WHAT YOU HAVE TO DO -> Verbatim copy, images excluded: write out each record shown below.

RECORDS FOR THE TASK ->
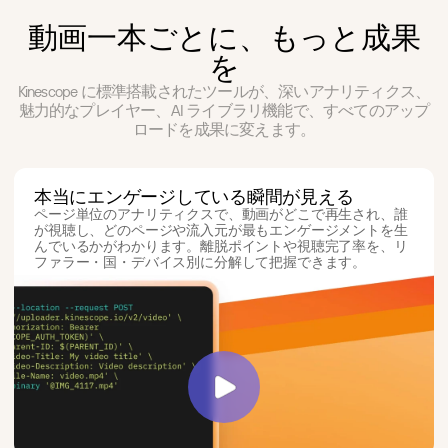
イベント、ウェビ
デオ配信。
ナー、製品発表向
動
画
一
本
ご
と
に
、
も
っ
と
成
果
けの安定した低遅
SaaS
延ライブストリー
API ファースト、
を
ミング。
あらゆるスタック
に対応する SDK、
Kinescope に標準搭載されたツールが、深いアナリティクス、
マネージャー
ホワイトラベル、
魅力的なプレイヤー、AI ライブラリ機能で、すべてのアップ
アップロード、整
従量課金。月額 10
理、アクセス制
ロードを成果に変えます。
ユーロから、ユー
御、権限管理のた
ザー単位の課金は
めの中央ダッシュ
ありません。
ボード。
Enterprise
本当にエンゲージしている瞬間が見える
CDN
エンタープライズ
レンタルサーバー
ページ単位のアナリティクスで、動画がどこで再生され、誰
級のセキュリテ
コストで、信頼性
が視聴し、どのページや流入元が最もエンゲージメントを生
ィ、SLA、スケー
の高い保存と高速
んでいるかがわかります。離脱ポイントや視聴完了率を、リ
ルを、エンタープ
再生を実現するグ
ファラー・国・デバイス別に分解して把握できます。
ライズ契約なしで
ローバルインフ
インフラ価格で提
ラ。
供。
マーケティング
ファネルで成果を
出す動画：CRM連
携、コンバージョ
ン分析、SEO対応
の埋め込み。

ANSWER TO THIS TASK ->
イベント、ウェビ
デオ配信。
ナー、製品発表向
動
画
一
本
ご
と
に
、
も
っ
と
成
果
けの安定した低遅
SaaS
延ライブストリー
API ファースト、
を
ミング。
あらゆるスタック
に対応する SDK、
Kinescope に標準搭載されたツールが、深いアナリティクス、
マネージャー
ホワイトラベル、
魅力的なプレイヤー、AI ライブラリ機能で、すべてのアップ
アップロード、整
従量課金。月額 10
理、アクセス制
ロードを成果に変えます。
ユーロから、ユー
御、権限管理のた
ザー単位の課金は
めの中央ダッシュ
ありません。
ボード。
Enterprise
本当にエンゲージしている瞬間が見える
CDN
エンタープライズ
レンタルサーバー
ページ単位のアナリティクスで、動画がどこで再生され、誰
級のセキュリテ
コストで、信頼性
が視聴し、どのページや流入元が最もエンゲージメントを生
ィ、SLA、スケー
の高い保存と高速
んでいるかがわかります。離脱ポイントや視聴完了率を、リ
ルを、エンタープ
再生を実現するグ
ファラー・国・デバイス別に分解して把握できます。
ライズ契約なしで
ローバルインフ
インフラ価格で提
ラ。
供。
マーケティング
ファネルで成果を
出す動画：CRM連
携、コンバージョ
ン分析、SEO対応
の埋め込み。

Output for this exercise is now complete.